In order to support the sustainability of the system, we are essentially active in providing good and timely services to the industry. Similarly, in order to make the local environment more attractive to the industry, we also try to simplify as much as possible all the procedures and processes for our stakeholders. Although this might seem trivial, our stakeholders certainly appreciate such reforms and this represents only one of the range of measures that the authorities are taking to improve the overall situation. It’s simply a question of better organization practically without extra cost.
In addition to this, the Belgian government has made significant efforts towards creating the right environment to ensure healthcare access to its citizens. Nonetheless, there is still room for improvement since there are still certain classes of people that are unable to afford the costs of social security and therefore are not encouraged to seek proper healthcare when required. Another challenge we are facing in Belgium relates to the diversity of the competent authorities responsible for the research industry and the economy in general. For this, the government has recently attempted to create a platform that combines all of the relevant partners extending beyond stakeholders. So, the goal is to maintain Belgium’s capacity and strength in research and development of innovative medicines by creating identical incentives across the country.
What is on the agenda of the FAMHP for the coming 1-2 years? What challenges do you wish to overcome, and what reforms would you like to realise?
This is difficult because we are only one element in the European network. As I mentioned earlier, my ambition is to be an important player in the European network and to strengthen Belgium’s prominent position in the pharmaceutical and healthcare industry, particularly in terms of clinical trials and research activities.

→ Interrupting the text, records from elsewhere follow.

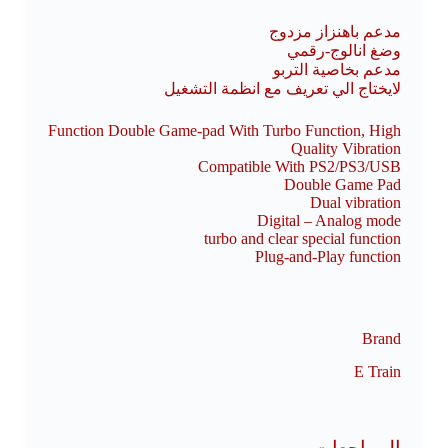
مدعم باهنزاز مزدوج
وضغ انالوج-رقمي
مدعم بخاصية التربو
لايختاج الي تعريف مع انظمة التشغيل
Function Double Game-pad With Turbo Function, High
Quality Vibration
Compatible With PS2/PS3/USB
Double Game Pad
Dual vibration
Digital – Analog mode
turbo and clear special function
Plug-and-Play function
Brand
E Train
المراجعات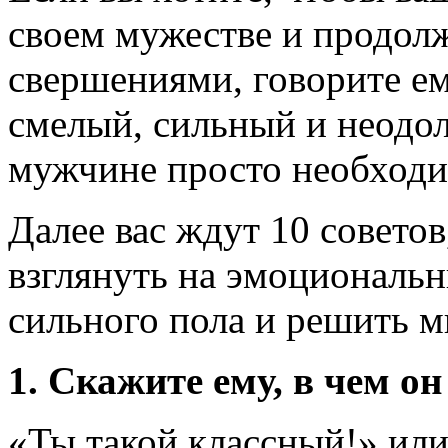
своем мужестве и продолж
свершениями, говорите ем
смелый, сильный и неодо
мужчине просто необход
Далее вас ждут 10 советов
взглянуть на эмоциональ
сильного пола и решить 
1. Скажите ему, в чем о
«Ты такой классный!» или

We also recently observed an increasing number of reputable centers that research and develop the use of blood, cells and tissues for medical use. These technologies and knowhow are evolving so quickly that I am certain that we will have to incorporate the evaluation or control in a matter of just a few years. This is comparable to what is happening with medical devices and the increasing difficulty in making a clear distinction between medical devices and medicines. However, I think this will be difficult because the decision makers of the European commission do not share my enthusiasm to enable an increased level of integration between both sectors. Why should we not encourage a better organization within the European medicines agencies by way of an improved scope of activities? It seems to be a political issue and unfortunately it represents one of the ways in which we can address the issues of personalized medicines and make them a reality. Rather than being a challenge, we should face this as an excellent opportunity to further develop our reputation as a direct partner of the sector.